9 comments for “Jenrry Mejia hurt again; will he ever pitch a full season?

  1. Meticated
    March 29, 2014 at 8:54 am

    give it a b…reak…or knot !

  2. Eraff
    March 29, 2014 at 9:18 am

    Mejia was pulled about 10-15 pitches short of a full night’s work, after getting drilled by a “comebacker”….a very prudent, precautionary move.

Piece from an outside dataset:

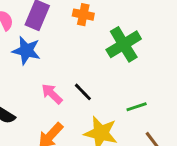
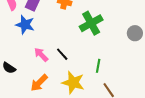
green line: (137, 107) -> (98, 66), turned -64

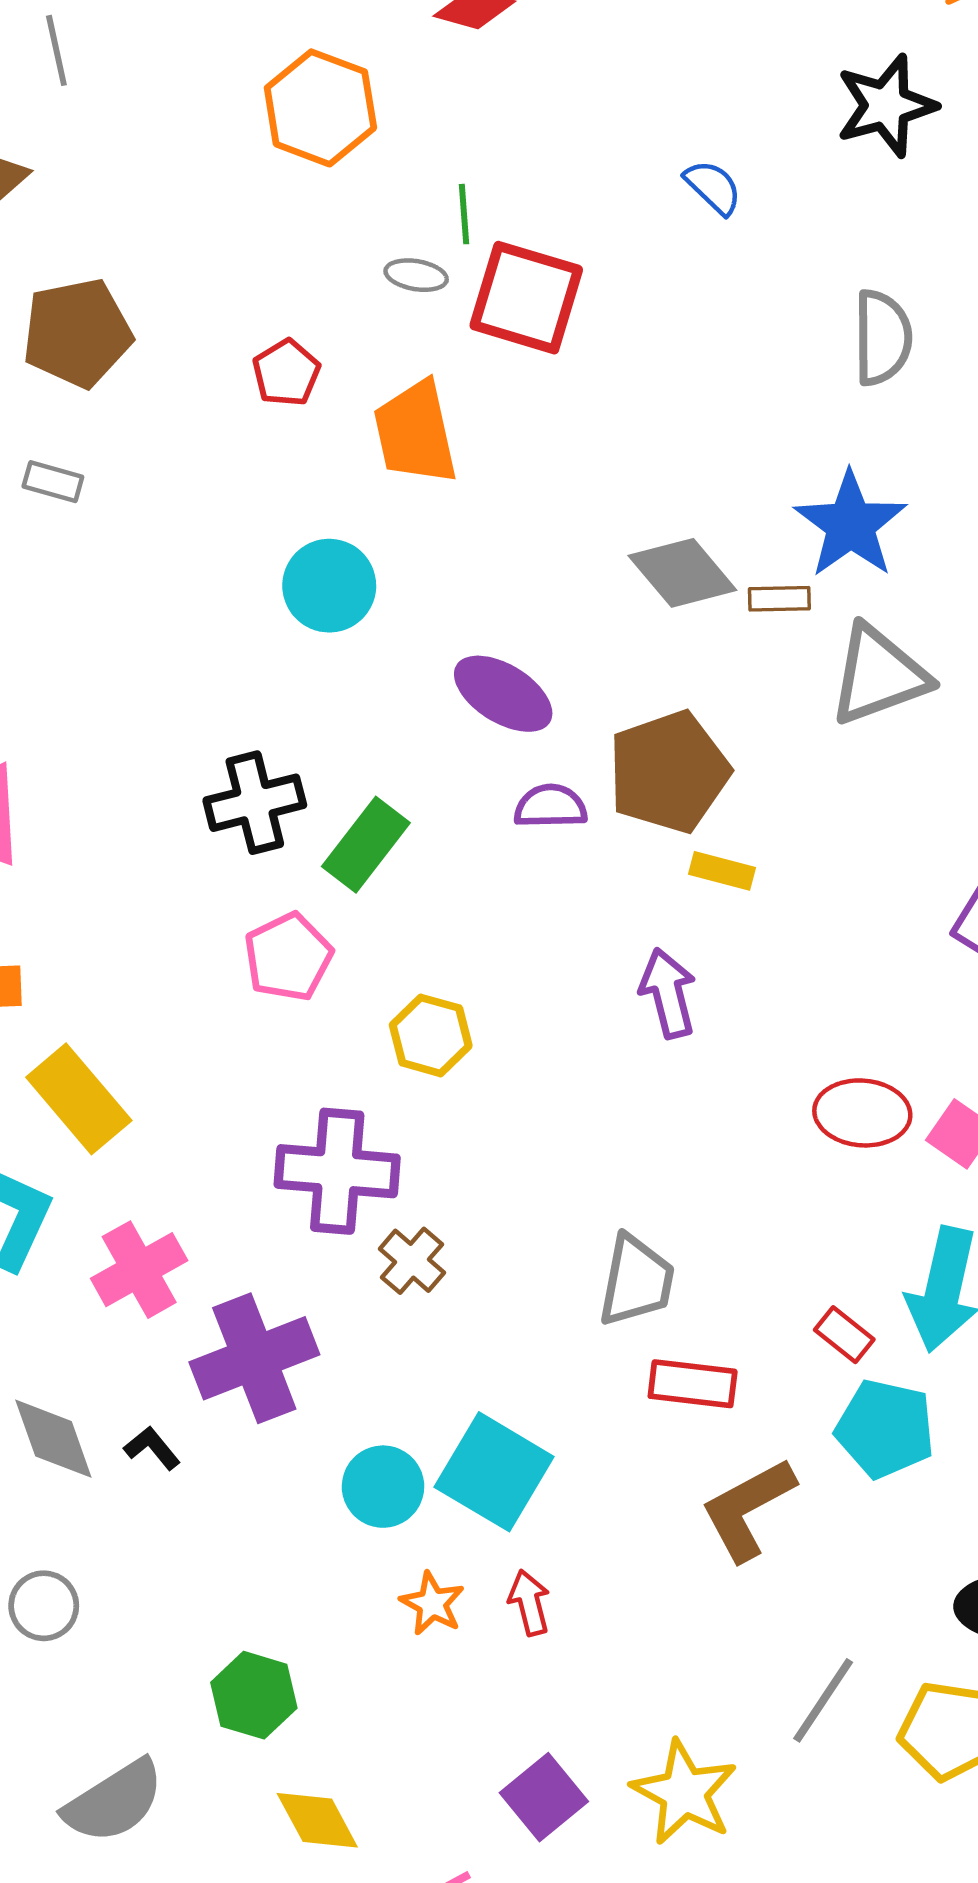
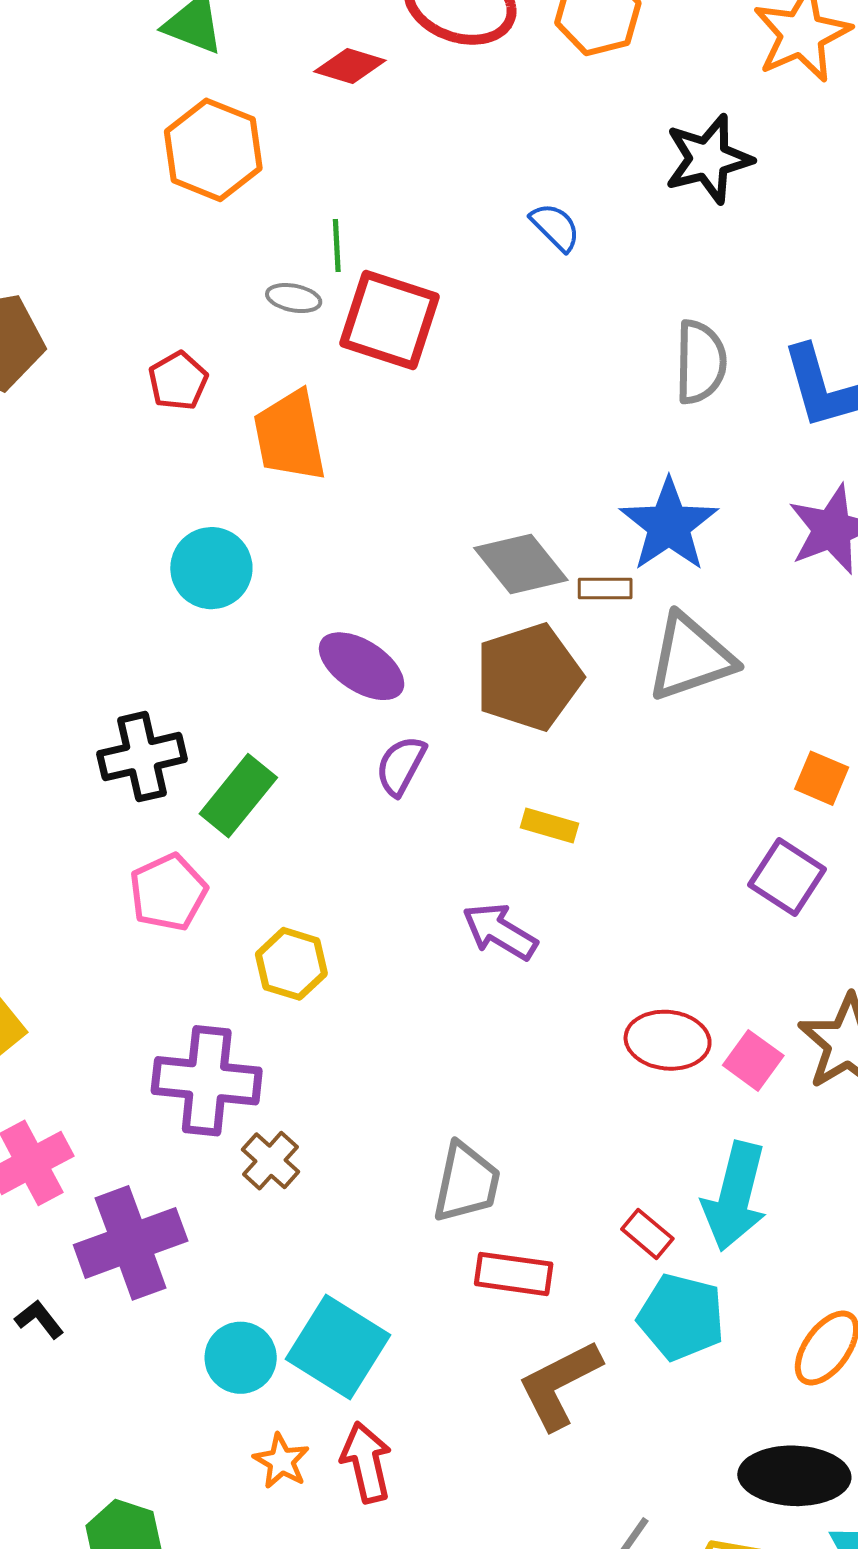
brown pentagon: (669, 772) -> (529, 677), moved
purple semicircle: (551, 806) -> (401, 766), turned -62
purple arrow: (668, 993) -> (500, 932), turned -46
red arrow: (529, 1603) -> (366, 1462), size x1.4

    As for talk of Bunions and Jock Itch…. guys like you need to make a story.

  3. Patrick Albanesius
    March 29, 2014 at 11:30 am

    Comebackers you can’t predict, and usually just result in a huge knot that goes away with treatment. Meija is not the pinnacle of health, though, so I’ll keep watching with held breath every time he pitches.

  4. TexasGusCC
    March 29, 2014 at 12:54 pm

    Or, he can be like Jacoby Ellsbury, who was always injured early on, but then got a good run and has been very healthy last few years. While talented players like Rich Harden and Kerry Wood are always hurt also, you have to hold on to the talent and hope he gets stronger as he gets into his mid and late 20s.

    • March 29, 2014 at 2:35 pm

      I wouldn’t be so quick to claim Ellsbury’s problems are in the past

    • Sean Flattery
      March 29, 2014 at 5:15 pm

      Glad to see he’s on the Opening Day roster. He can be a really difference maker for this team if he can stay healthy. Glad to see Dice-K pitch well too, hopefully it’s a pre-cursor for a good comeback season.

  5. Name
    March 29, 2014 at 4:44 pm

    So Sandy and Co finally make a smart decision! Mejia’s in the rotation over Dice-zzz!

    • March 29, 2014 at 7:13 pm

      Amen! I have been a huge supporter of Mejia ever since his excellent season in 2009 and now that he has been selected to be a starter full-time, I cannot be more excited for the kid. They have finally made a great decision! Lets go Mets

  6. Metsense
    March 29, 2014 at 6:05 pm

    I still believe the Mets thinking is that Mejia will be sent down after one start and Matsuzaka will get at least a month of starts. This will insure that Mejia won’t achieve Super 2 status. If at that time Matsuzaka is still pitching good, then the Mets will ride him to the trade deadline. They should then flip him or another pitcher for some prospects. If Matsuzaka stumbles before then Mejia will be ready for the rotation spot.
    I would prefer that the Mets instead start Mejia from the begging of the year. Matsazuka should not be impeding the progress of Mejia. The problem arises that Mejia has only pitched a total of 113 maximum innings in any one season (2012) and only 52 innings in 2013. Therefore, a “generous” expectation for 2014, based on the policy of this front office is 143 innings or 24 starts. They should allow Mejia to make the first 20 starts and then bring up Syndergaard in his place for the final 12.
    Mejia can be a real difference maker for the 2014 Mets, high production from an unlikely source.